Rynek mieszkaniowy zalała fala gotówki wycofywanej z nisko oprocentowanych lokat. Z szacunków Open Finance wynika, że w 2017 r. Polacy kupili za oszczędności ok. 50 tys. nowych lokali w Warszawie, Wrocławiu, Krakowie, Poznaniu, Gdańsku, Gdyni i Łodzi. Ceny mieszkań nie rosną jednak tak gwałtownie jak w czasie poprzedniej hossy dziesięć lat temu. Nie da się już zbić majątku z dnia na dzień. Część inwestorów rozgląda się za lokalami biurowymi i handlowymi.
Długi horyzont
– Nieruchomości to dobra, ale długoterminowa lokata kapitału – podkreśla Dariusz Książak, prezes firmy Emmerson Evaluation. – Ze względu na ograniczoną płynność, w porównaniu z innymi rodzajami inwestycji, nie są najlepszym wyborem dla osób, które chcą szybko obracać gotówką. Nie przez przypadek profesjonalne fundusze specjalizujące się w inwestycjach na rynku nieruchomości, dokonując zakupów, określają czas inwestycji na pięć–osiem lat.
Dariusz Książak podkreśla, że najmniejsze zyski z wynajmu, ale relatywnie największe bezpieczeństwo, zapewnia rynek mieszkaniowy. Lokale usługowe i handlowe przynoszą wyższe stopy zwrotu, ale przy większym ryzyku.

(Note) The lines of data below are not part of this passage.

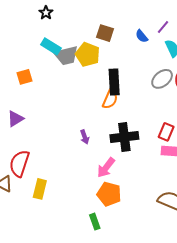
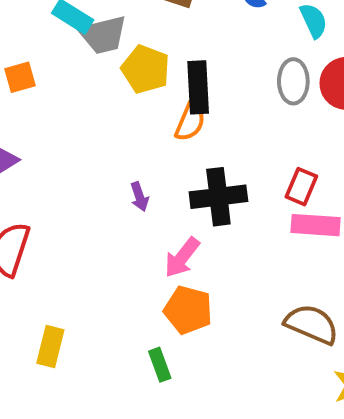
yellow pentagon: (88, 54) -> (146, 69), moved
gray ellipse: (162, 79) -> (293, 81), turned -50
yellow rectangle: (40, 189) -> (50, 346), moved

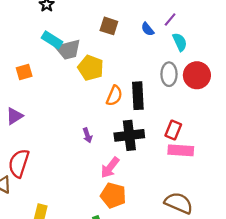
black rectangle: (198, 87) -> (138, 96), moved

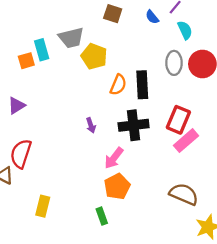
cyan rectangle: (52, 40) -> (42, 50), moved, turned 42
red rectangle: (173, 130) -> (178, 120), size x1.4
pink rectangle: (181, 150) -> (186, 141), turned -45
orange pentagon: (113, 195) -> (117, 187), turned 30

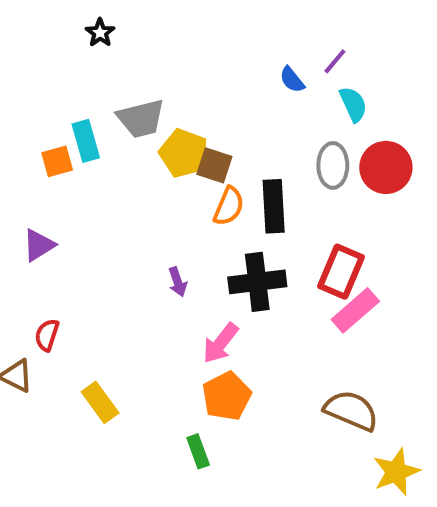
brown square: (113, 14) -> (214, 165), moved
red semicircle: (21, 154) -> (47, 335), size x0.6
yellow rectangle: (43, 206) -> (100, 402), moved, turned -50

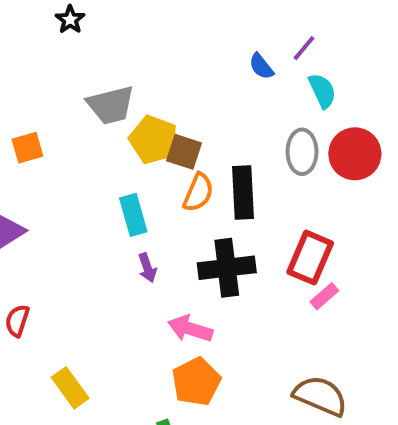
cyan rectangle: (86, 141) -> (133, 215), moved
pink rectangle: (355, 310) -> (324, 296), size x0.6
pink arrow: (221, 343) -> (190, 329), turned 69

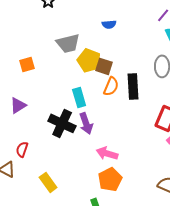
blue semicircle: (261, 66) -> (109, 24), moved, turned -56
purple arrow: (147, 268) -> (86, 123), size x1.5
black cross: (227, 268) -> (62, 123), moved, turned 32

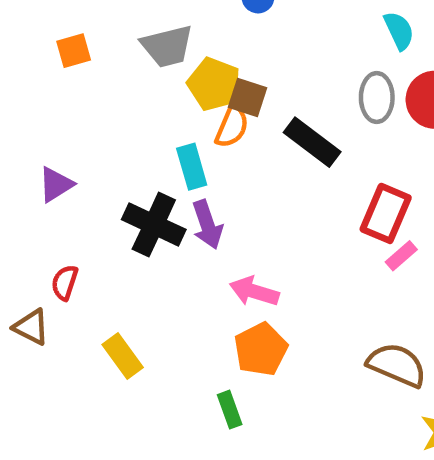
orange square: (27, 64) -> (74, 51), moved
orange semicircle: (111, 86) -> (232, 126), moved
black rectangle: (133, 86) -> (312, 142), turned -50

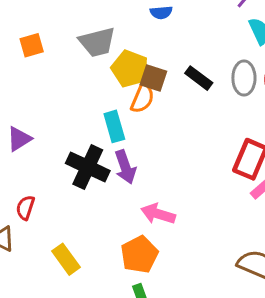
black rectangle: (312, 142) -> (199, 78), moved, size x0.7
orange pentagon: (261, 349) -> (139, 254), moved

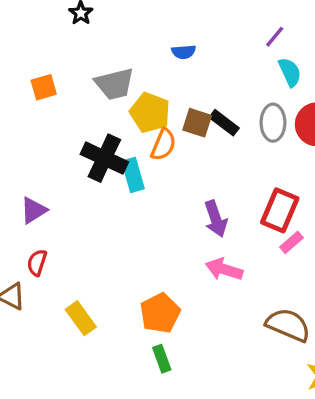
brown square: (153, 78) -> (197, 123), moved
purple triangle: (19, 139) -> (34, 210), moved
black cross: (88, 167) -> (104, 158), moved
purple arrow: (125, 167) -> (216, 219), moved
pink arrow: (158, 214) -> (224, 269), moved

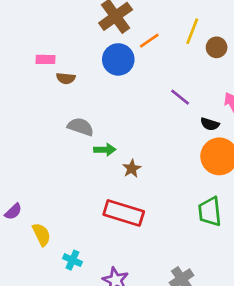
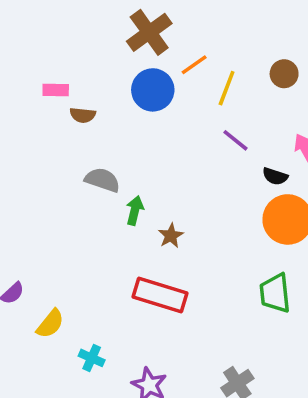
yellow line: (192, 31) -> (227, 88), moved
green arrow: (105, 150) -> (135, 210), turned -75
yellow semicircle: (42, 234) -> (50, 324), turned 65

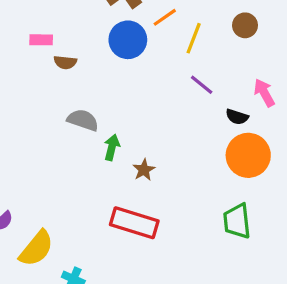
yellow semicircle: (50, 324) -> (36, 248), size x1.4

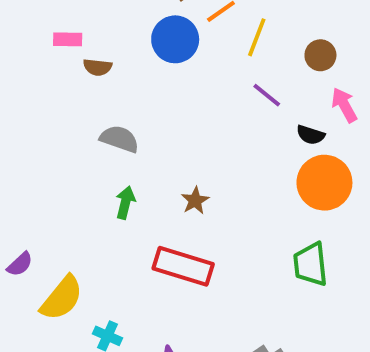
brown circle: (245, 25) -> (320, 55), moved
green arrow: (112, 147) -> (125, 203), moved

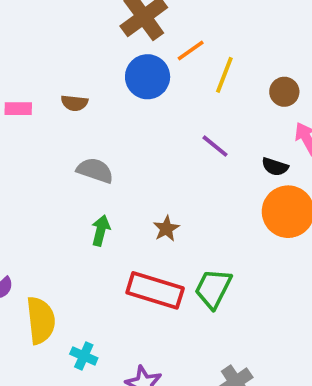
pink rectangle: (68, 39) -> (18, 109), moved
purple line: (267, 95) -> (215, 146), moved
green trapezoid: (310, 264) -> (213, 289), moved, turned 33
yellow semicircle: (62, 298) -> (41, 320), turned -45

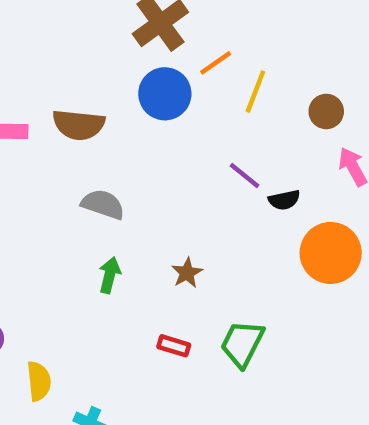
brown semicircle: (74, 103) -> (79, 125), size x1.6
black semicircle: (275, 167) -> (284, 200), moved, turned -30
red rectangle: (155, 290) -> (174, 346), size x0.5
yellow semicircle: (41, 320) -> (39, 381), size x0.7

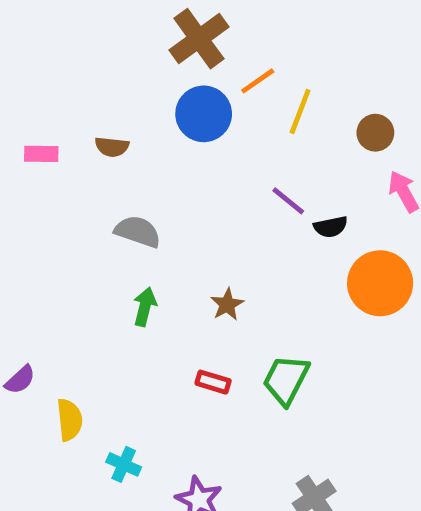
brown semicircle: (79, 125) -> (112, 147), size x0.6

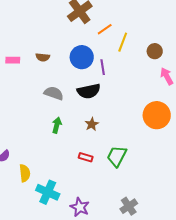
blue circle: (204, 114) -> (82, 57), moved
purple line: (288, 201) -> (103, 67), moved, turned 42
black semicircle: (331, 227) -> (89, 91), moved, size x1.6
cyan cross: (124, 464) -> (48, 192), size x1.6

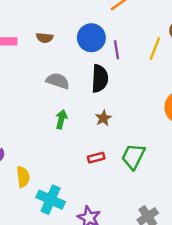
yellow line: (123, 42) -> (155, 49), moved
black semicircle: (89, 91) -> (100, 79), turned -75
red rectangle: (86, 157) -> (96, 158), turned -32

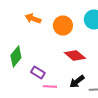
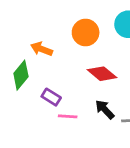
orange arrow: (33, 18) -> (42, 49), moved
black arrow: (77, 82) -> (105, 109), turned 84

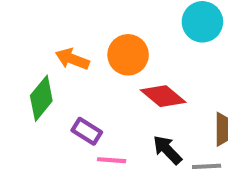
orange circle: (86, 33) -> (128, 55), moved

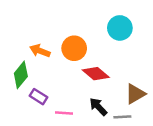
purple rectangle: (87, 131) -> (39, 97), moved

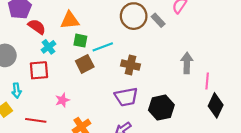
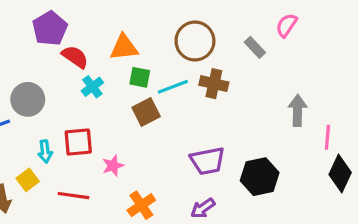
brown circle: (134, 16) -> (195, 41), moved
brown cross: (130, 65) -> (214, 84), moved
red square: (39, 70) -> (78, 142), moved

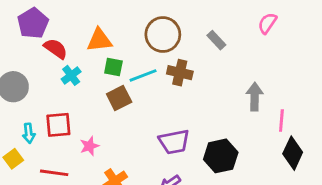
pink semicircle: (286, 25) -> (267, 23), moved

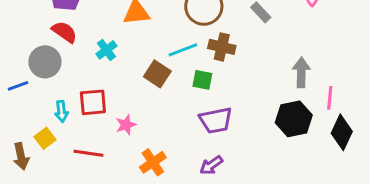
red semicircle: (56, 49) -> (64, 32), moved
green square: (113, 67) -> (202, 80), moved
brown square: (119, 98) -> (157, 74), turned -30
black hexagon: (221, 156) -> (294, 119), moved

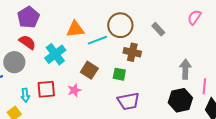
cyan cross: (106, 50) -> (55, 54), size x1.5
cyan line: (183, 50) -> (97, 40), moved
pink star: (126, 125) -> (74, 90), moved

Jak twierdzi Kamil Wrotniak, dyrektor ds. nieruchomości w spółce Hygge Home, błędem jest myślenie, że z inwestycją w każdą nieruchomość wiąże się zadowalający zysk.
– Podobnie jak przy akcjach, obligacjach i innych aktywach, zakup mieszkania wymaga odpowiedniej analizy rynku – podkreśla Kamil Wrotniak. – Początkującym inwestorom polecam zakup mieszkania na wynajem. Próg wejścia w inwestycję jest niższy, a ryzyko poważnego błędu mniejsze.